Bianca menghentakkan kaki sebelum meninggalkan ruangan kantor. Sepeninggal Bianca, Alvaro memejam. Dia mengingat-ingat lagi posisi bekas lebam yang ada di wajah Bianca. Pacar cewek itu memang keterlaluan.

Kerjaannya selanjutnya adalah mondar-mandir di lantai yang menjadi tempat kerja Bianca. Inspeksi mendadak itu membuat dirinya mendapatkan tatapan tidak suka dari Bianca.

Dia butuh Kairo dan Aika kembali ke sini agar pikirannya kembali waras. Sekarang Alvaro tak ubahnya seperti penguntit pengecut yang selalu mengawasi cewek yang disukai.

Pulang kerja, Alvaro sengaja naik ojek online agar bisa dengan mudah membuntuti Bianca. Jangan sampai cewek itu kembali dipukuli oleh pacarnya.

"Tunggu di sini dulu, Pak," pinta Alvaro yang melompat turun agar tidak kehilangan jejak Bianca.

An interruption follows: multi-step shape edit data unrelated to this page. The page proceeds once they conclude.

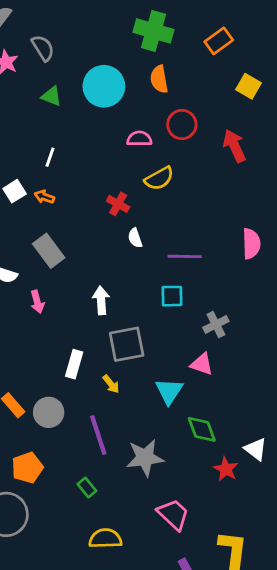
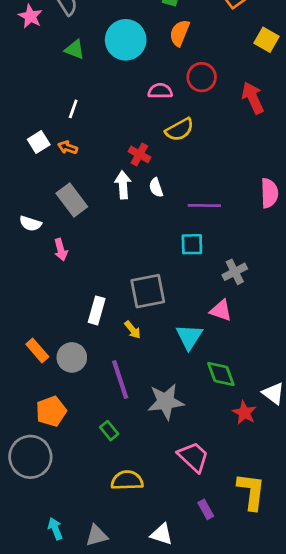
orange semicircle: (159, 79) -> (180, 33), turned 32
white arrow: (101, 300) -> (123, 185), moved

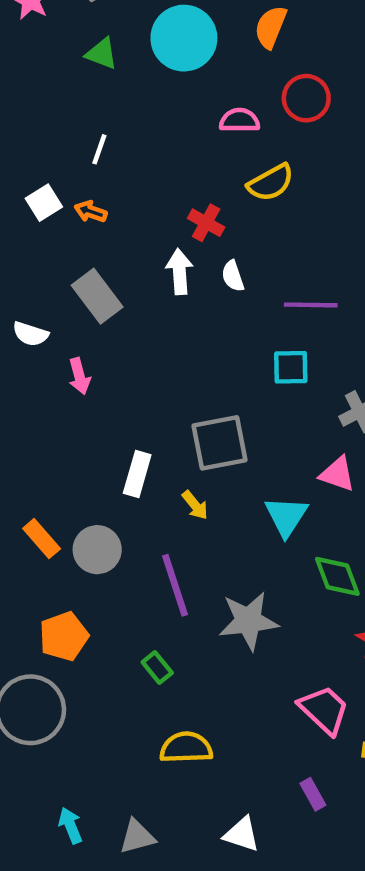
pink trapezoid: (193, 457) -> (324, 710), moved

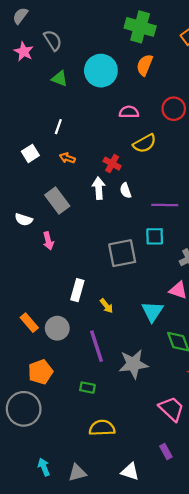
red circle: (306, 98) -> (174, 109), moved
orange arrow: (90, 212) -> (67, 158), moved
gray square: (219, 443) -> (122, 253), moved
green rectangle: (157, 668) -> (87, 388), turned -40

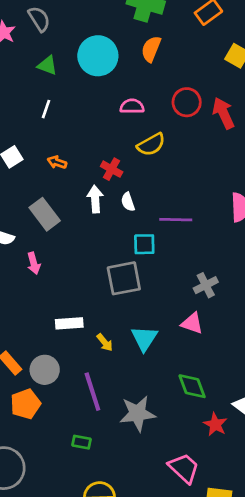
white line: (58, 127) -> (46, 109), moved
cyan square: (155, 236) -> (144, 244), moved
white rectangle: (77, 290) -> (69, 323), turned 70
cyan triangle: (152, 311) -> (144, 338), moved
orange pentagon: (40, 372) -> (26, 404), moved

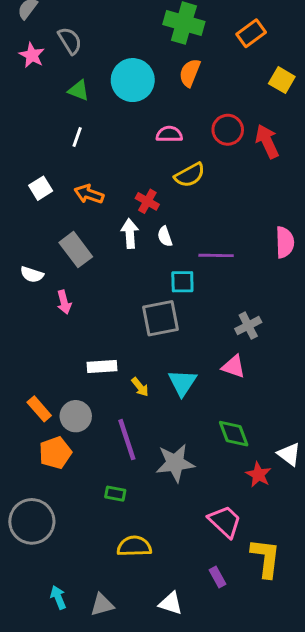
orange arrow: (57, 162) -> (89, 194), size x1.4

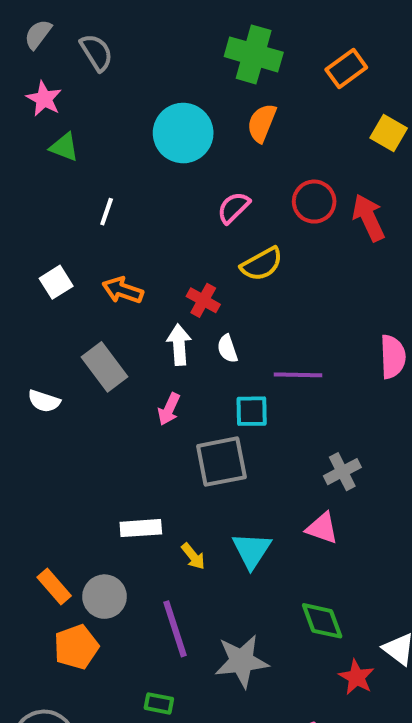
gray semicircle: (70, 41) -> (96, 52), moved
green triangle: (79, 90) -> (64, 147), moved
pink semicircle: (169, 134) -> (233, 208), turned -45
pink arrow: (64, 302) -> (169, 409), moved, turned 40

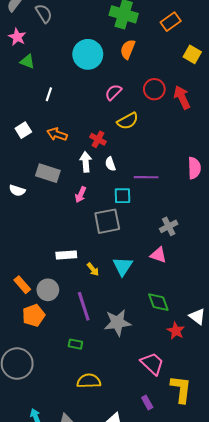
gray rectangle: (104, 367) -> (48, 173), turned -35

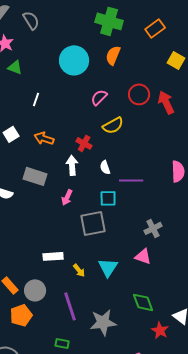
white semicircle: (110, 164) -> (105, 167), moved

Cewek itu masuk ke dalam toko perhiasan. Alvaro melihat pacar Bianca menyambut dengan hangat. Bahkan mencium pipi Bianca yang membuat pipi cewek itu bersemu merah.

Tak berapa lama, sebuah gelang emas sudah melingkar di pergelangan tangan Bianca. Rasanya Alvaro hendak muntah melihat adegan Bianca yang menarik cowok itu mendekat untuk memberikan ciuman terima kasih. Dia sudah cukup sering terpaksa melihat kemesraan Boss dan istrinya, jangan sampai ditambah dengan kedua orang di hadapannya.

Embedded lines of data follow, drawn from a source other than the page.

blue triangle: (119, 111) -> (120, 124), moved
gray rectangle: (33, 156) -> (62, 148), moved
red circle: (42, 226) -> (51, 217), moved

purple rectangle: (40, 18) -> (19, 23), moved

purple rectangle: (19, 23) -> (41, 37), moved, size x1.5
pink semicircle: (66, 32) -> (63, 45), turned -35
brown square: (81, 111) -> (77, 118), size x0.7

Alvaro sudah berada di boncengan Abang tukang ojek ketika Bianca masuk ke dalam sedan yang terlihat mirip dengan miliknya. Apa pacar Bianca sengaja membeli mobil yang sama karena cemburu?

Hasil penyelidikan Alvaro malah membuat makin geram. Kelakuan pacar Bianca mengingatkan akan dengan kehidupan pernikahan kedua orang tuanya. Bapak yang dengan mudah meminta maaf serta menghujani Emak dengan hadiah ketika kemarahan sudah surut. Namun, tak segan untuk menghajar sampai babak belur ketika amarah tersulut.

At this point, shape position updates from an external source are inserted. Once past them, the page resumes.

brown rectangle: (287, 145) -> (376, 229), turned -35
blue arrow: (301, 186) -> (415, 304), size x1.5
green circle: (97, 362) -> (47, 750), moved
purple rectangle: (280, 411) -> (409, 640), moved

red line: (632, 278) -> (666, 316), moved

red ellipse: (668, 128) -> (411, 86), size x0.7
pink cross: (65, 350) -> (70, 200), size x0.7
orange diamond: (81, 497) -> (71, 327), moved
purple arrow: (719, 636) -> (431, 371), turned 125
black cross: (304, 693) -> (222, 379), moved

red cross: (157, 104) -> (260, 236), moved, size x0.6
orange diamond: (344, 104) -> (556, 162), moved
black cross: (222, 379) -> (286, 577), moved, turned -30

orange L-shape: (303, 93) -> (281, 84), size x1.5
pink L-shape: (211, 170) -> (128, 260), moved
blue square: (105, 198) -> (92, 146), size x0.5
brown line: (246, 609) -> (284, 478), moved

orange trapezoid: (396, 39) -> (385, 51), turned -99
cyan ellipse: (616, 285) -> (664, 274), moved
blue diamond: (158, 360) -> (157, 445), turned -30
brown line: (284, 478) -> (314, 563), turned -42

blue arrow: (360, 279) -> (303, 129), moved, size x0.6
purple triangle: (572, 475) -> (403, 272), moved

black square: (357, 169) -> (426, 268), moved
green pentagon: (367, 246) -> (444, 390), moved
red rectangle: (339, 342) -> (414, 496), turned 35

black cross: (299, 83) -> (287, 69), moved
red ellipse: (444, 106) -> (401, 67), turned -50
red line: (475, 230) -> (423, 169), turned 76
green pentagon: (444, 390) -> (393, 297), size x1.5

Matahari sudah terbenam ketika Alvaro memutuskan untuk pulang. Beberapa jam ini dia sudah mengetahui seperti apa sifat pacar Bianca.

"Dasar murahan!" sembur Alvaro setelah masuk ke dalam kamar dan mengunci pintu.

"Bagaimana dia bisa dengan bodoh masih bertahan dalam hubungan toxic seperti itu? Apa karena harta pacarnya? Dasar Matre!"

"Nggak, nggak, nggak. Kali ini aku nggak boleh terlibat dalam urusan ini. Biar dia menyelesaikannya sendiri. Toh dia juga bahagia dengan hadiah mahal yang bisa dipamerkan," gerutu Alvaro, sambil memejamkan matanya, berusaha untuk abai pada apa pun hal yang menyangkut Bianca.

Namun nahasnya, saat dia menutup mata. Bayangan Bianca yang ditampar pacar gadis itu malah muncul tak tahu diri di benaknya.

Sontak saja matanya langsung terbuka, dengan hati yang kembali kacau. Pria itu pun lalu menggeram kesal setelahnya, sambil mengusap wajahnya dengan kasar.

Sialan! 

Kenapa Alvaro tidak bisa melupakan kejadian itu, dan kini malah kembali mengkhawatirkan Bianca?

Apa sebenarnya yang terjadi padanya?